Susanna Faesch wächst Mitte des 19. Jhd. als 3. Kind einer angesehenen Familie in Basel auf. Als ihre Eltern sich scheiden lassen nimmt ihre Mutter sie mit nach New York, wohin sie dem Arzt Karl Valentiny, einem Freund ihres Mannes, folgt. Dieser wird Susannas Ersatzvater, ihre beiden älteren Brüder verbleiben in Basel beim Vater. Brooklyn, wo sie nun ihre Kindheit und Jugendzeit verbringt, wird sie für ihr weiteres Leben prägen. Schon früh beginnt Susanna Porträts zu malen und kann auch bald von dem Erlös leben. Sie heiratet einen Kollegen ihres Stiefvaters, hat eine kurze folgenreiche Affäre mit einem anderen Mann und wird daraufhin geschieden.

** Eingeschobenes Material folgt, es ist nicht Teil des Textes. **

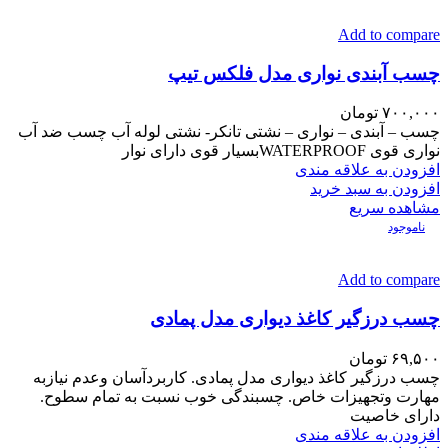
Add to compare
چسب آبندی نواری مدل فلکس تیپ
۷۰۰,۰۰۰
تومان
چسب – آبندی – نواری – نشتی تانکر- نشتی لوله آب چسب ضد آب
نواری قوی WATERPROOFبسیار قوی دارای نوار
افزودن به علاقه مندی
افزودن به سبد خرید
مشاهده سریع
ناموجود
Add to compare
چسب درزگیر کاغذ دیواری مدل پمادی
۶۹,۵۰۰
تومان
چسب درزگیر کاغذ دیواری مدل پمادی. کاربردآسان وعدم نیازبه
مهارت وتجهیزات خاص. چسبندگی خوب نسبت به تمام سطوح.
دارای خاصیت
افزودن به علاقه مندی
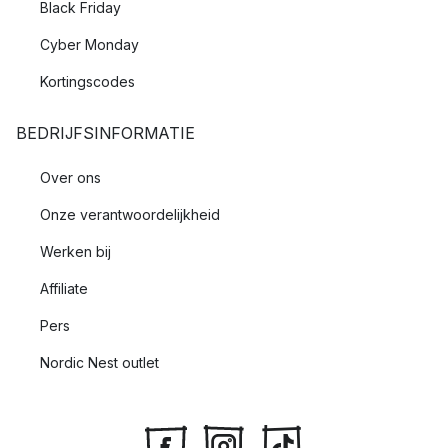
Black Friday
Cyber Monday
Kortingscodes
BEDRIJFSINFORMATIE
Over ons
Onze verantwoordelijkheid
Werken bij
Affiliate
Pers
Nordic Nest outlet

Mit Hilfe ihrer Mutter zieht sie ihren Sohn Christie sehr liebevoll auf. Als dieser sich für die Geschichte der amerikanischen Ureinwohner interessiert, fährt sie mit ihm auf eine abenteuerliche Reise nach Dakota …

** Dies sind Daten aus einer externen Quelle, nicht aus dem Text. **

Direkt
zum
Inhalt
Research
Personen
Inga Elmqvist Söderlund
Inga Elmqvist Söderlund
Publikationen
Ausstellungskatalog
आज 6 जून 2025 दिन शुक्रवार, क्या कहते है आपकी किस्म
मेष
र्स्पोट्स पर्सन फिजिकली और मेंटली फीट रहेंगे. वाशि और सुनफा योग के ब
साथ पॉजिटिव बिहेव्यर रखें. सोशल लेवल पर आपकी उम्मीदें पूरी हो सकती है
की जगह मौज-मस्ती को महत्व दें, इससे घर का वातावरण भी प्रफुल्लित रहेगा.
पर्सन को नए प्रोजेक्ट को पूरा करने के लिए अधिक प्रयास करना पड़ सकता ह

Der Autor Alex Capus wurde 1961 in Frankreich als Sohn einer Schweizerin und eines Franzosen geboren. 1966 zog seine Mutter mit ihm in die Schweiz, wo er später an der Universität Basel Geschichte, Philosophie und Ethnologie studierte. Während und nach seinem Studium arbeitete er als Journalist und Redakteur bei verschiedenen Schweizer Zeitungen. 1994 veröffentlichte er seinen ersten Erzählband - Kurzgeschichten, historische Reportagen und Romane folgten, für die er einige Auszeichnungen erhielt. Mit seinem Roman „Léon und Louise“ war er 2011 für den Deutschen Buchpreis nominiert. Geschichtlich überlieferte Tatsachen recherchiert er sorgfältig und verknüpft diese gerne mit fiktiven Geschichten, die oft in der Schweiz spielen. Alex Capus ist verheiratet und Vater von fünf Söhnen, er lebt heute als freier Schriftsteller in Olten in der Schweiz.

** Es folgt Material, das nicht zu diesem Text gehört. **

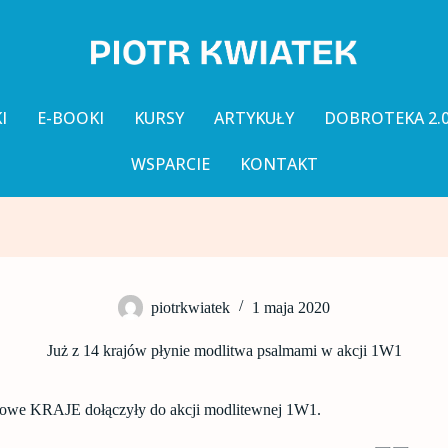
I
E-BOOKI
KURSY
ARTYKUŁY
DOBROTEKA 2.
WSPARCIE
KONTAKT
piotrkwiatek
1 maja 2020
Już z 14 krajów płynie modlitwa psalmami w akcji 1W1
we KRAJE dołączyły do akcji modlitewnej 1W1.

Wie oft bei Alex Capus liegt auch hier seinem Roman eine wahre Begebenheit zugrunde, und auch hier verbindet der Autor wieder geschichtlich überlieferte Gegebenheiten mit Erdachtem. Neben den wichtigsten Ereignissen aus dem Leben der Portrait-Malerin und Künstlerin Susanna Faesch (die in den USA als Bürgerrechtlerin Caroline Weldon bekannt ist), bekommen wir ein Sittenbild der schweizerischen Stadt Basel aus der Mitte des 19. Jahrhunderts geboten, erhalten Einblick in die damaligen Gepflogenheiten der französischen Fremdenlegion, erfahren mehr über New York wie es früher war und nehmen teil am Leben der amerikanischen Ureinwohner, der Indianer unter Sitting Bull. Wir sind dabei bei der Einführung der Glühbirne, feiern mit bei der Eröffnung der Brooklyn Bridge und erfahren, wie Susanna den ersten starren Fotographien farbiges Leben einhaucht. Der Schreibstil ist dabei sehr ansprechend, flüssig und erstaunlich lebendig. Ausdrucksstarke Landschaftsbeschreibungen bereichern die Geschichte und machen das Lesen zu einem kurzweiligen Vergnügen.

Fazit: Ein lesenswertes Buch, das ich gerne weiter empfehle.